Kopftuch am Arbeitsplatz, Vergleich Arbeitsgericht Dortmund

Muslimisches Kopftuch am Arbeitsplatz in einem christlichen Krankenhaus:

Ein muslimisches Kopftuch am Arbeitsplatz in einem christlichen Krankenhaus ist in der Rechtsprechung trotz vieler Entscheidungen nach wie vor umstritten. In dem nachstehenden Vergleich konnte trotz einer vermeintlich gegenteiligen Entscheidung des Bundesarbeitsgerichts –Bundesarbeitsgericht, Urteil vom 24. September 2014 – 5 AZR 611/12 –, ein sehr guter Vergleich vor dem Arbeitsgericht Dortmund zugunsten der Klägerin erzielt werden, der faktisch noch zu Zahlungen zugunsten der Klägerin in Höhe von ca. 18.000,00 € brutto führte, die sie ansonsten nicht erhalten hätte. Die Entscheidung wurde in der Presse, unteranderem beim WDR veröffentlicht. Die Entscheidung ist von hoher praktischer Relevanz.

Sachverhalt, Kopftuch am Arbeitsplatz:

Die Klägerin ist muslimischen Glaubens.
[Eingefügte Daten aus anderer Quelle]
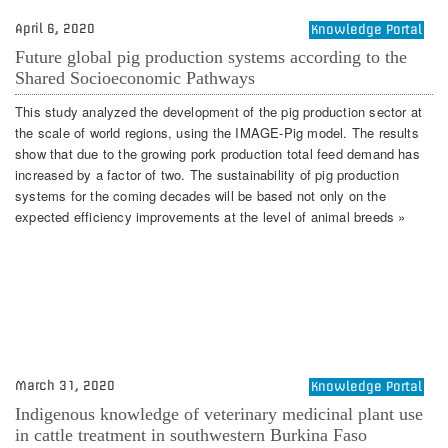
April 6, 2020
Knowledge Portal
Future global pig production systems according to the
Shared Socioeconomic Pathways
This study analyzed the development of the pig production sector at
the scale of world regions, using the IMAGE-Pig model. The results
show that due to the growing pork production total feed demand has
increased by a factor of two. The sustainability of pig production
systems for the coming decades will be based not only on the
expected efficiency improvements at the level of animal breeds »
March 31, 2020
Knowledge Portal
Indigenous knowledge of veterinary medicinal plant use
in cattle treatment in southwestern Burkina Faso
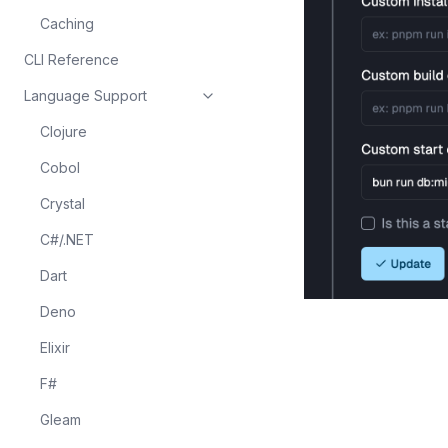
Caching
CLI Reference
Language Support
Clojure
Cobol
Crystal
C#/.NET
Dart
Deno
Elixir
F#
Gleam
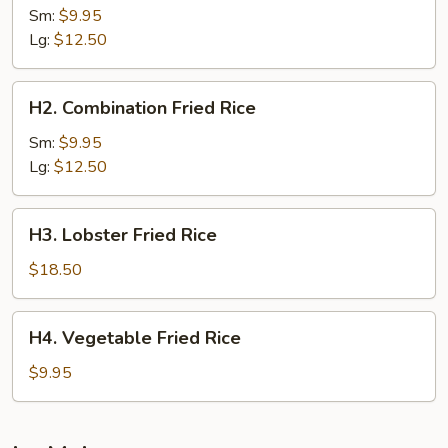
Fried
Sm:
$9.95
Rice
Lg:
$12.50
H2.
H2. Combination Fried Rice
Combination
Fried
Sm:
$9.95
Rice
Lg:
$12.50
H3.
H3. Lobster Fried Rice
Lobster
Fried
$18.50
Rice
H4.
H4. Vegetable Fried Rice
Vegetable
Fried
$9.95
Rice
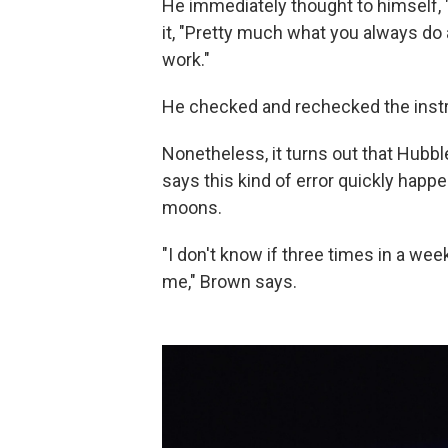
He immediately thought to himself, "
it, "Pretty much what you always do 
work."
He checked and rechecked the instr
Nonetheless, it turns out that Hubb
says this kind of error quickly happ
moons.
"I don't know if three times in a wee
me," Brown says.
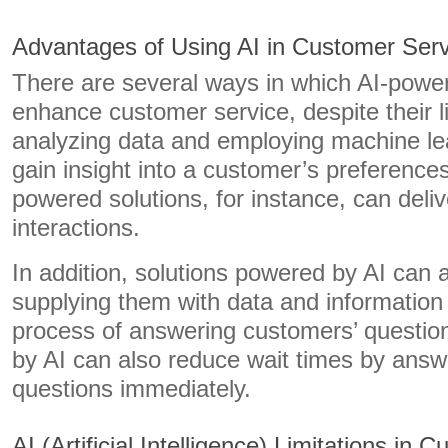
Advantages of Using AI in Customer Serv
There are several ways in which AI-powe
enhance customer service, despite their l
analyzing data and employing machine lea
gain insight into a customer’s preference
powered solutions, for instance, can deliv
interactions.
In addition, solutions powered by AI can
supplying them with data and information
process of answering customers’ questio
by AI can also reduce wait times by answ
questions immediately.
AI (Artificial Intelligence) Limitations in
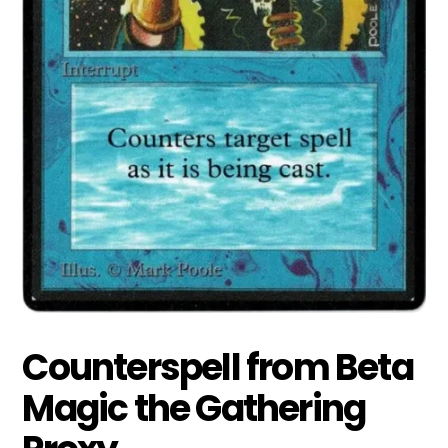
Counterspell from Beta
Magic the Gathering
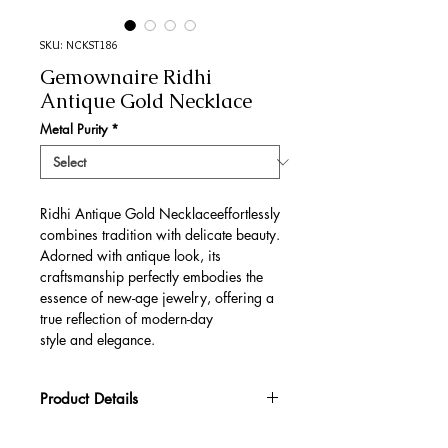
SKU: NCKST186
Gemownaire Ridhi
Antique Gold Necklace
Metal Purity
*
Ridhi Antique Gold Necklaceeffortlessly
combines tradition with delicate beauty.
Adorned with antique look, its
craftsmanship perfectly embodies the
essence of new-age jewelry, offering a
true reflection of modern-day
style and elegance.
Product Details
Gold Gross Weight
50.8 gm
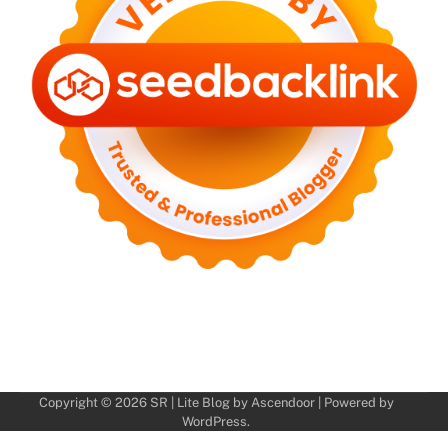
Copyright © 2026
SR
| Lite Blog by
Ascendoor
| Powered by
WordPress
.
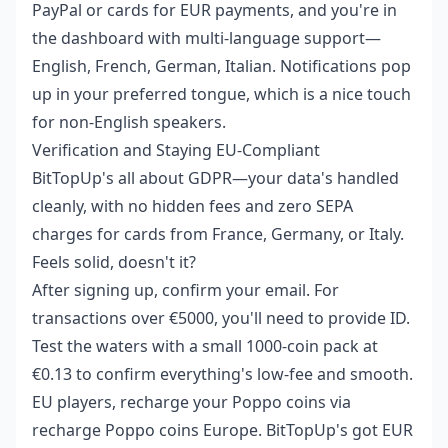
PayPal or cards for EUR payments, and you're in
the dashboard with multi-language support—
English, French, German, Italian. Notifications pop
up in your preferred tongue, which is a nice touch
for non-English speakers.
Verification and Staying EU-Compliant
BitTopUp's all about GDPR—your data's handled
cleanly, with no hidden fees and zero SEPA
charges for cards from France, Germany, or Italy.
Feels solid, doesn't it?
After signing up, confirm your email. For
transactions over €5000, you'll need to provide ID.
Test the waters with a small 1000-coin pack at
€0.13 to confirm everything's low-fee and smooth.
EU players, recharge your Poppo coins via
recharge Poppo coins Europe
. BitTopUp's got EUR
Die Klägerin war seit 2002 bei der Beklagten, einem christlichen Krankenhaus, beschäftigt. Sie war vollzeitbeschäftigt. Während dieser Zeit trug sie kein Kopftuch am Arbeitsplatz. Sie hat zwischenzeitlich zwei Kinder bekommen und befand sich drei Jahre in Elternzeit. Sie musste zum 11.04.2014 ihre Arbeit antreten. Sie hatte mitgeteilt, nur noch 19,25 Stunden in der Woche arbeiten zu wollen. Es wurde eine Berechnung der Dienstbezüge vom 20.01.2014 erstellt. Der Dienstvertrag wurd ebenfalls am 20.01.2014 entsprechend umgestellt. Der Ursprüngliche Arbeitsvertrag vom 13.02.2003 wird ebenfalls mit überreicht. Nach der Elternzeit wollte die Klägerin ihre Arbeit wieder entsprechend aufnehmen und ein Kopftuch am Arbeitsplatz tragen. Ihr wurde mitgeteilt, dass sie die Arbeit nicht mit einem Kopftuch am Arbeitsplatz verrichten dürfe. Als sie am 11.04.2014  mit einem Kopftuch am Arbeitsplatz erschien, wurde sie nach Hause geschickt. Ihr wurde untersagt, die Arbeit fortzuführen. Faktisch konnte sie die Arbeit gar nicht beginnen. Mit Schreiben vom 24.04.2014 wurde die Beklagte aufgefordert, die Klägerin weiter zu beschäftigen und sie ihrer Arbeit nachgehen zu lassen. Es wurde die Arbeit konkret angeboten. Die Beklagte wurde binnen einer Frist von 7 Tagen aufgefordert, die Aprilvergütung auch zu entrichten.

Klage, Kopftuch am Arbeitsplatz:

Es musste eine Klage und später im Wege der Klageerwiterung eine Kündigungsschutzklage erhoben werden.

Abmahnung, Kopftuch am Arbeitsplatz:

Die Beklagte mahnte die Klägerin mit Schreiben vom 22.05.2014 ab, weil sie ein Kopftuch am Arbeitsplatz tragen wollte und es deshalb nicht zur Arbeit kam. Es wurde daher die Klage auch gegen die Abmahnung erweitert und beantragt festzustellen, dass die Abmahnung der Beklagten vom 22.05.2014 rechtswidrig ist und aus der Akte entfernt wird. Die Beklagte hatte die Klägerin zu Unrecht abgemahnt. RA Reissenberger ist der Abmahnung vom 22.05.2014 mit Schreiben vom 27.05.2014 entgegengetreten. Es ist nicht richtig, dass die Klägerin unentschuldigt fehlte. Hierauf wurde vollumfänglich Bezug genommen. Das Verhalten der Klägerin war weder pflichtwidrig noch schuldhaft noch konnte der Klägerin das Verhalten entsprechend den Wünschen der Beklagten anpassen und ihr Verhalten ändern. Dies ging bereits deshalb schon nicht, da sie sich ihrem Glauben entsprechend verpflichtet sieht und aus diesem Grunde von der ihr dem Glauben nach vorgegebenen Kleiderordnung nicht abweichen kann. Eine derartige Befolgung der religiösen Vorgaben kann niemals schuldhaft sein und auch zu keiner Zeit eine Pflichtwidrigkeit darstellen. Aus diesem Grunde durfte die Abmahnung nicht erfolgen und aus diesem Grunde ist die Abmahnung auch rechtswidrig.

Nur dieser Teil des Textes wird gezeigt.